*Task prompt*. In the listing below, find the line containing "Запчасти для асфальтоукладчиков" and the line containing "Первый в мире подключаемый к электросети". Repeat exactly those two lines and every line between them, nothing more.

*Data provided*.
****************
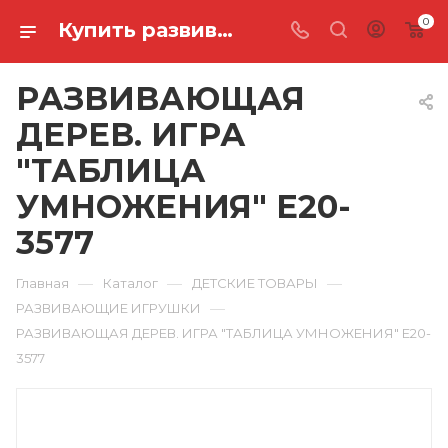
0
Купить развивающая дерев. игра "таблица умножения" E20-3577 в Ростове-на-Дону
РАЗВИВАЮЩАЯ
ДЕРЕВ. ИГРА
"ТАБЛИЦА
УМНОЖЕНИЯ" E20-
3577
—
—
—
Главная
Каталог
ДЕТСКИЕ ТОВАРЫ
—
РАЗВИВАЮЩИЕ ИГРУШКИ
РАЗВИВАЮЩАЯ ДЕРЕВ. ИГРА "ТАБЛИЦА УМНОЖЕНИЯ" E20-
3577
****************
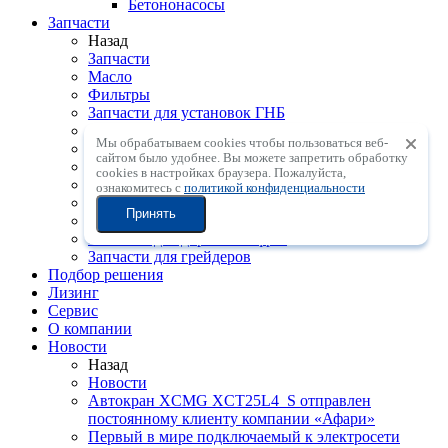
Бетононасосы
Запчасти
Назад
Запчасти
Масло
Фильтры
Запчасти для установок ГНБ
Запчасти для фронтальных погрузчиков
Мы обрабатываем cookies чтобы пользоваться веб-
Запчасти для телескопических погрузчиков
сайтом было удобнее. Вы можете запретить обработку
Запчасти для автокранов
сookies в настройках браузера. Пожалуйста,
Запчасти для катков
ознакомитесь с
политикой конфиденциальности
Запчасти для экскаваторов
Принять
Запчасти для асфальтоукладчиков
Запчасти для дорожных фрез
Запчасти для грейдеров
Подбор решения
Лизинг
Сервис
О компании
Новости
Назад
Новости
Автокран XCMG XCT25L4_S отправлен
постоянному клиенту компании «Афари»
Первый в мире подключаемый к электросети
****************
*Task result*.
Запчасти для асфальтоукладчиков
Запчасти для дорожных фрез
Запчасти для грейдеров
Подбор решения
Лизинг
Сервис
О компании
Новости
Назад
Новости
Автокран XCMG XCT25L4_S отправлен
постоянному клиенту компании «Афари»
Первый в мире подключаемый к электросети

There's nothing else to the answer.